Recombinant Human Angiopoietin-1 Ameliorates the Expressions of ZO-1, Occludin, VE-cadherin, and PKCα Signaling after Focal Cerebral Ischemia/Reperfusion in Rats

This study was performed to determine whether recombinant human angiopoietin-1 (Ang-1) decreases the permeability of the blood–brain barrier (BBB) in focal cerebral ischemia and reperfusion rats, whether Ang-1 opens the BBB by affecting tight junction associated proteins zonula occluden-1 (ZO-1), occludin and adherens junction protein vascular endothelial (VE)-cadherin, and whether the protein kinase C (PKC)α/myosin light chain (MLC) signaling pathway involves in it. The rats were divided into eight groups randomly: (1) sham-operated group, (2) ischemia group, (3–5) ischemia–reperfusion (middle cerebral artery occlusion and reperfusion (MCAO/R) 12 h, 48 h, and 7 days) and 0.9% saline groups, (6–8) ischemia–reperfusion (MCAO/R 12 h, 48 h, and 7 days) and Ang-1 groups. The BBB permeability was assessed by Evans blue extravasation. The messenger RNA and protein expressions of ZO-1, occludin, and VE-cadherin were determined by reverse transcription-polymerase chain reaction, western blot, and immunohistochemistry assays. The BBB permeability was significantly decreased after Ang-1 injection. The expressions of ZO-1, occludin, and VE-cadherin were increased after Ang-1 injection.

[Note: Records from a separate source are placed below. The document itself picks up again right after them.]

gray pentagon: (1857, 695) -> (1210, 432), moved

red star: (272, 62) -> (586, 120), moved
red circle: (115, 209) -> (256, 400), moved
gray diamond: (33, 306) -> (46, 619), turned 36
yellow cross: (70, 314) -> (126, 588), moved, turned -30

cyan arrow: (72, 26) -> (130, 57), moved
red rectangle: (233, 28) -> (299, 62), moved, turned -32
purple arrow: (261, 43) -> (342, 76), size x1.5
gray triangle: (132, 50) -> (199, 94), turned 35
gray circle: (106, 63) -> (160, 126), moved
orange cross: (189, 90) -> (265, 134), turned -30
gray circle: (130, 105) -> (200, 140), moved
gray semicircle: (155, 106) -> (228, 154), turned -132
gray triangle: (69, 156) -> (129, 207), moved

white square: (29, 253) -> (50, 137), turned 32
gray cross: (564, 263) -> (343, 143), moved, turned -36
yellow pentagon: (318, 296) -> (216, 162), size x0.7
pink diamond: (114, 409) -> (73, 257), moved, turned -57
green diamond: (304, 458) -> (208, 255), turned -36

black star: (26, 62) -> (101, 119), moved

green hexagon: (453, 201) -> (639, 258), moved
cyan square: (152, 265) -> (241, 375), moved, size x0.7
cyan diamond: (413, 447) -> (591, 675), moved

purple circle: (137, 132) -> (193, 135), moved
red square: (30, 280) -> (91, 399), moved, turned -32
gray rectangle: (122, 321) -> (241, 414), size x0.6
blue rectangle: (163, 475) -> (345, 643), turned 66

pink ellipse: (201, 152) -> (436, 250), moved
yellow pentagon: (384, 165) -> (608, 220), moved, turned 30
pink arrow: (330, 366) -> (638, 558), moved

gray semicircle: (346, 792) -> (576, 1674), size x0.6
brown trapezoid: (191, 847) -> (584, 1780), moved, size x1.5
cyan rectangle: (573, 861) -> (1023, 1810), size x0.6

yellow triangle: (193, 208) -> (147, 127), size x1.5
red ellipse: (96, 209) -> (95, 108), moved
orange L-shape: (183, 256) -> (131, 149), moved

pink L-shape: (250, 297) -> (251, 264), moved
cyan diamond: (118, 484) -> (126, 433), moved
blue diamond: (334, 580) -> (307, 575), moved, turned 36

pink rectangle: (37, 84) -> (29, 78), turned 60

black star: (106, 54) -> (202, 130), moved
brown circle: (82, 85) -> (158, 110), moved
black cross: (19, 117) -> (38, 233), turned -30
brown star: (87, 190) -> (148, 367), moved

These were in accordance with the results of immunohistochemistry assays. PKCα and phosphorylated MLC (p-MLC) expressions were decreased after Ang-1 injection. This study demonstrated that Ang-1 may decrease the permeability of BBB in MCAO/R rat by upregulation of ZO-1, occludin, and VE-cadherin. The decreased expressions of PKCα and p-MLC induced by Ang-1 also involved in this process.